Research contributions
The thesis contributes conceptually by proposing a four-layer representational stack: geometry, topology, ontology and knowledge graph. It contributes methodologically through the framework of Constraint-Orchestrated Agentic Layout Generation. Technically, it delivers a working prototype and a domain knowledge graph encoding data center infrastructure logic. Practically, it demonstrates that multiple validated floor plan scenarios can be generated in a single design session.
The work remains at prototype stage. The system has been tested on limited configurations, the ontology requires further formalization, evaluation metrics need larger-scale validation and benchmarking against traditional workflows remains a future research direction. These limitations are not secondary details; they define the next trajectory of the work.
Future development includes ontology publication, standards-as-code, BIM workflow integration, multi-user collaborative sessions, campus-scale typologies and quantitative benchmarking. The long-term ambition is a design intelligence layer that makes data center architecture faster, more coherent, and more defensible — at every stage of the process.
Closing reflection
This research began with a simple provocation: if AI is transforming the world, can AI also help us design its own physical infrastructure? The answer is not a single generated image or a fully autonomous system. The answer is a framework — a way of encoding architectural intelligence into a process that can reason, evaluate, and refine in collaboration with a designer.
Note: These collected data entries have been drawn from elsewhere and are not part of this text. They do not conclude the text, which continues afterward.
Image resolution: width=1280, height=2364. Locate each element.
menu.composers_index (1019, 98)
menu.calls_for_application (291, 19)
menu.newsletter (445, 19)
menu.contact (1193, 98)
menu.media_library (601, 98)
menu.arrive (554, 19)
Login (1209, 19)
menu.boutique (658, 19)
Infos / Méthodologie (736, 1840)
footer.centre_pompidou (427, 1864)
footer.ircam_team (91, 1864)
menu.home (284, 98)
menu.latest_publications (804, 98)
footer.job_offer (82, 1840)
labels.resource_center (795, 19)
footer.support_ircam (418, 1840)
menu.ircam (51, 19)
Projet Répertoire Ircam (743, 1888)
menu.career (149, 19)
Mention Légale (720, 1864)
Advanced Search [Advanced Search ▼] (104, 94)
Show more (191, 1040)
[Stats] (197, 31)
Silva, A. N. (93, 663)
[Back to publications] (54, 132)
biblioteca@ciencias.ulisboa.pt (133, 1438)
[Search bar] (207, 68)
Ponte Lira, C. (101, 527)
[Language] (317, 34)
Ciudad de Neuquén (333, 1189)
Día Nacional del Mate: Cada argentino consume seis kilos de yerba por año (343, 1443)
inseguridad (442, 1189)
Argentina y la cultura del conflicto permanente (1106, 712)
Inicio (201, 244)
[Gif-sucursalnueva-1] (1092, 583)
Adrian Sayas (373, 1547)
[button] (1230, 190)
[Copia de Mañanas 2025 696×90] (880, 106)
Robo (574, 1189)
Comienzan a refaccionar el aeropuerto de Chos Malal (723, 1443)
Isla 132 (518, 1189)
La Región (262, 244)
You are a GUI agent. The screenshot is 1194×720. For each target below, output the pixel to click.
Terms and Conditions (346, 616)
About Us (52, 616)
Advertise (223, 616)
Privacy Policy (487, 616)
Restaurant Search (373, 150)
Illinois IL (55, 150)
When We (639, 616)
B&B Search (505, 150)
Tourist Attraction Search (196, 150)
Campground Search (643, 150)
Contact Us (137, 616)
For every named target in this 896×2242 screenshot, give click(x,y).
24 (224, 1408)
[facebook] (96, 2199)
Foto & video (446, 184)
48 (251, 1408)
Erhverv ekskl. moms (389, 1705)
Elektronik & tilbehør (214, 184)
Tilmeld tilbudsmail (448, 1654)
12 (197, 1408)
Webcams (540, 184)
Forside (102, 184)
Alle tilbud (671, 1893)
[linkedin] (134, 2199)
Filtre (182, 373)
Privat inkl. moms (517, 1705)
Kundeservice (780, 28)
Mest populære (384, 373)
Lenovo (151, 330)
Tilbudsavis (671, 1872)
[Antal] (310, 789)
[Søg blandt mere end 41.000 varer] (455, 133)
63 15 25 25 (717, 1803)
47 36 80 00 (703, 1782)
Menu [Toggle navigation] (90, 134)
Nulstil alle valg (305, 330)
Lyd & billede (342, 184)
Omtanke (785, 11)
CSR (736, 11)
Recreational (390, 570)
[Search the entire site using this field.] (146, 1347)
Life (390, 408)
AI infrastructure is physical. It occupies land, consumes energy, produces heat, requires redundancy, creates environmental consequences and demands architectural decisions. To design it responsibly, we need workflows that are as sophisticated as the systems they produce.
Orexon Systems emerged from this research as one possible direction: an attempt to transform data center planning from late-stage coordination into early-stage architectural intelligence.